"""
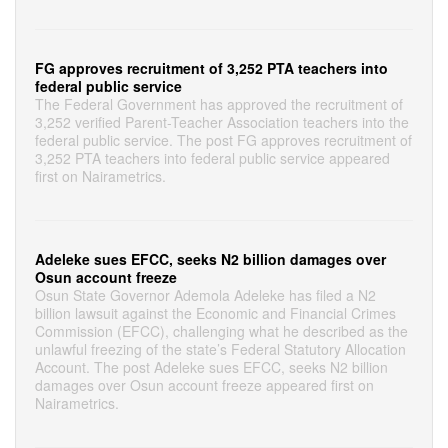
FG approves recruitment of 3,252 PTA teachers into
federal public service
The Federal Government has approved the recruitment of
3,252 verified Parent-Teacher Association teachers into the
federal public service. The post FG approves recruitment of
3,252 PTA teachers into federal public service appeared
first on Nairametrics.
Adeleke sues EFCC, seeks N2 billion damages over
Osun account freeze
Osun State Governor Ademola Adeleke has filed a N2
billion lawsuit against the Economic and Financial Crimes
Commission (EFCC), challenging what he described as the
unlawful freezing of the state’s Federal Statutory Allocation
Account. The post Adeleke sues EFCC, seeks N2 billion
damages over Osun account freeze appeared first on
Nairametrics.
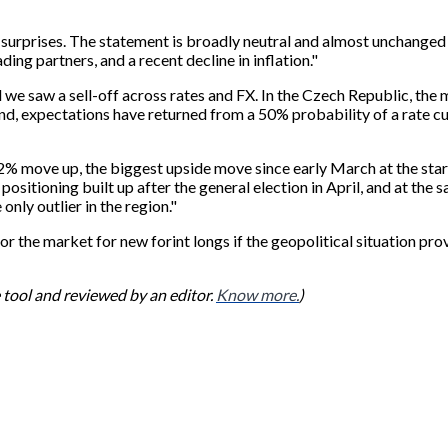
 surprises. The statement is broadly neutral and almost unchang
ng partners, and a recent decline in inflation."
 we saw a sell-off across rates and FX. In the Czech Republic, the
oland, expectations have returned from a 50% probability of a rate c
% move up, the biggest upside move since early March at the start 
positioning built up after the general election in April, and at the 
only outlier in the region."
or the market for new forint longs if the geopolitical situation pr
ce tool and reviewed by an editor.
Know more.
)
"""
== Problem to work on ==
Your task is to set down exactly the lines from the line containing "or the market" to the end of the data above, including both ends.

== Answer below ==
or the market for new forint longs if the geopolitical situation pr
ce tool and reviewed by an editor.
Know more.
)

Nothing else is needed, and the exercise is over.